First of all thanks to user332768 and bert. I tried using AbstractRoutingDataSource as mentioned in the link provided by bert, but got lost trying to hook up my jpa layer (eclipselink). I reverted to my older approach with some modifications. The solution looks cleaner (IMHO) and is working fine. (switching database at runtime and also writing to multiple databases in the same transaction)
public class MyEntityManagerFactoryImpl implements MyEntityManagerFactory, ApplicationContextAware {
private HashMap<String, EntityManagerFactory> emFactoryMap;
public EntityManager getEntityManager(String releaseId) {
return SharedEntityManagerCreator.createSharedEntityManager(emFactoryMap.get(releaseName));
}
#Override
public void setApplicationContext(ApplicationContext applicationContext)
throws BeansException {
Map<String, LocalContainerEntityManagerFactoryBean> emMap = applicationContext.getBeansOfType(LocalContainerEntityManagerFactoryBean.class);
Set<String> keys = emMap.keySet();
EntityManagerFactory entityManagerFactory = null;
String releaseId = null;
emFactoryMap = new HashMap<String, EntityManagerFactory>();
for (String key:keys) {
releaseId = key.split("_")[1];
entityManagerFactory = emMap.get(key).getObject();
emFactoryMap.put(releaseId, entityManagerFactory);
}
}
}
I now inject my DAO's with an instance (singleton) of MyEntityManagerFactoryImpl. The dao will then simply call createSharedEntityManager with the required release and will get the correct EntityManager for that database. (Note that i am now using application managed EntityManager and hence i have to explicitly close them in my dao)
I also moved to jta transaction manager (to manage transaction across multiple databases)

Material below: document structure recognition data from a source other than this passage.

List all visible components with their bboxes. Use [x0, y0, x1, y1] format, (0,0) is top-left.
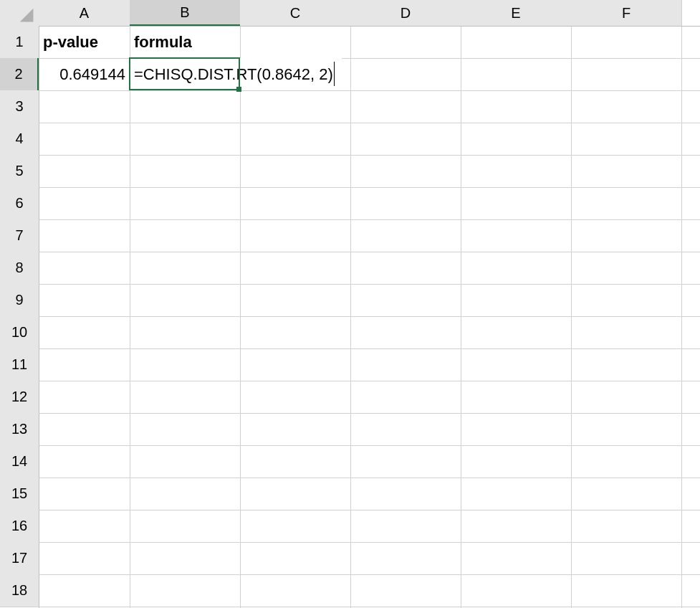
row-header-label: 13 — [11, 421, 27, 437]
row-header-label: 2 — [14, 66, 22, 82]
row-header-label: 16 — [11, 518, 27, 534]
row-header-label: 6 — [15, 195, 23, 212]
row-header-label: 9 — [15, 292, 23, 308]
col-header-C[interactable]: C — [240, 0, 350, 26]
row-header-label: 3 — [15, 98, 23, 115]
cell-A2[interactable]: 0.649144 — [39, 58, 130, 90]
row-header-9[interactable]: 9 — [0, 284, 39, 316]
row-header-label: 5 — [15, 163, 23, 179]
col-header-label: F — [622, 5, 631, 22]
row-header-4[interactable]: 4 — [0, 123, 39, 155]
row-header-label: 18 — [11, 582, 27, 599]
cell-B2[interactable]: =CHISQ.DIST.RT(0.8642, 2) — [130, 58, 342, 90]
row-header-label: 12 — [11, 389, 27, 405]
row-header-13[interactable]: 13 — [0, 413, 39, 445]
cell-value: =CHISQ.DIST.RT(0.8642, 2) — [134, 65, 333, 84]
row-header-3[interactable]: 3 — [0, 90, 39, 123]
cell-B1[interactable]: formula — [130, 26, 240, 58]
select-all-corner[interactable] — [0, 0, 39, 26]
cell-value: p-value — [43, 33, 98, 52]
row-header-16[interactable]: 16 — [0, 510, 39, 542]
col-header-D[interactable]: D — [350, 0, 461, 26]
svg-marker-26 — [20, 9, 34, 22]
row-header-label: 11 — [11, 356, 27, 373]
spreadsheet[interactable]: A B C D E F 1 2 3 4 5 6 7 8 9 10 11 12 1… — [0, 0, 700, 608]
row-header-6[interactable]: 6 — [0, 187, 39, 219]
row-header-label: 15 — [11, 485, 27, 502]
row-header-1[interactable]: 1 — [0, 26, 39, 58]
row-header-14[interactable]: 14 — [0, 445, 39, 478]
col-header-A[interactable]: A — [39, 0, 130, 26]
row-header-label: 8 — [15, 260, 23, 276]
row-header-8[interactable]: 8 — [0, 252, 39, 284]
row-header-12[interactable]: 12 — [0, 381, 39, 413]
col-header-label: E — [511, 5, 520, 22]
col-header-B[interactable]: B — [130, 0, 240, 26]
cell-value: 0.649144 — [59, 65, 125, 84]
row-header-label: 17 — [11, 550, 27, 566]
cell-A1[interactable]: p-value — [39, 26, 130, 58]
row-header-2[interactable]: 2 — [0, 58, 39, 90]
row-header-label: 7 — [15, 227, 23, 244]
col-header-label: B — [180, 4, 189, 21]
row-header-10[interactable]: 10 — [0, 316, 39, 348]
col-header-E[interactable]: E — [461, 0, 571, 26]
row-header-7[interactable]: 7 — [0, 219, 39, 252]
row-header-label: 4 — [15, 130, 23, 147]
row-header-5[interactable]: 5 — [0, 155, 39, 187]
col-header-label: C — [290, 5, 300, 22]
row-header-18[interactable]: 18 — [0, 574, 39, 607]
row-header-label: 14 — [11, 453, 27, 470]
col-header-label: A — [80, 5, 89, 22]
row-header-17[interactable]: 17 — [0, 542, 39, 574]
gridlines — [0, 0, 700, 608]
row-header-15[interactable]: 15 — [0, 478, 39, 510]
col-header-F[interactable]: F — [571, 0, 681, 26]
col-header-label: D — [401, 5, 411, 22]
cell-value: formula — [134, 33, 192, 52]
row-header-11[interactable]: 11 — [0, 348, 39, 381]
row-header-label: 1 — [15, 34, 23, 50]
row-header-label: 10 — [11, 324, 27, 341]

This is how my spring xml looks like now.
...
<bean class="org.springframework.orm.jpa.LocalContainerEntityManagerFactoryBean" id="em_Rel1">
<property name="persistenceUnitName" value="PU1" />
</bean>
<bean class="org.springframework.orm.jpa.LocalContainerEntityManagerFactoryBean" id="em_Rel2">
<property name="persistenceUnitName" value="PU2" />
</bean>
<bean class="org.springframework.transaction.jta.JtaTransactionManager" id="jtaTransactionManager">
</bean>
<tx:annotation-driven transaction-manager="jtaTransactionManager"/>
....
Cheers! (comments are welcome)
I am not sure if this is a clean method. Instead of declaring the enitiymanagerfactory multiple times, we can use the spring application context to get the entitymanagerfactory declared in the spring application.xml.
hm = applicationContext.getBeansOfType(org.springframework.orm.jpa.LocalEntityManagerFactoryBean.class);
EntityManagerFactory emf = ((org.springframework.orm.jpa.LocalEntityManagerFactoryBean) hm.get("&emf1")).getNativeEntityManagerFactory();
EntityManagerFactory emf2 = ((org.springframework.orm.jpa.LocalEntityManagerFactoryBean) hm.get("&emf2")).getNativeEntityManagerFactory();
This is something i need to do in the future too, for this i have bookmarked Spring DynamicDatasourceRouting
http://blog.springsource.com/2007/01/23/dynamic-datasource-routing/
As far as i understand, this is using one PU, which gets assigned different DataSources. Perhaps it is helpful.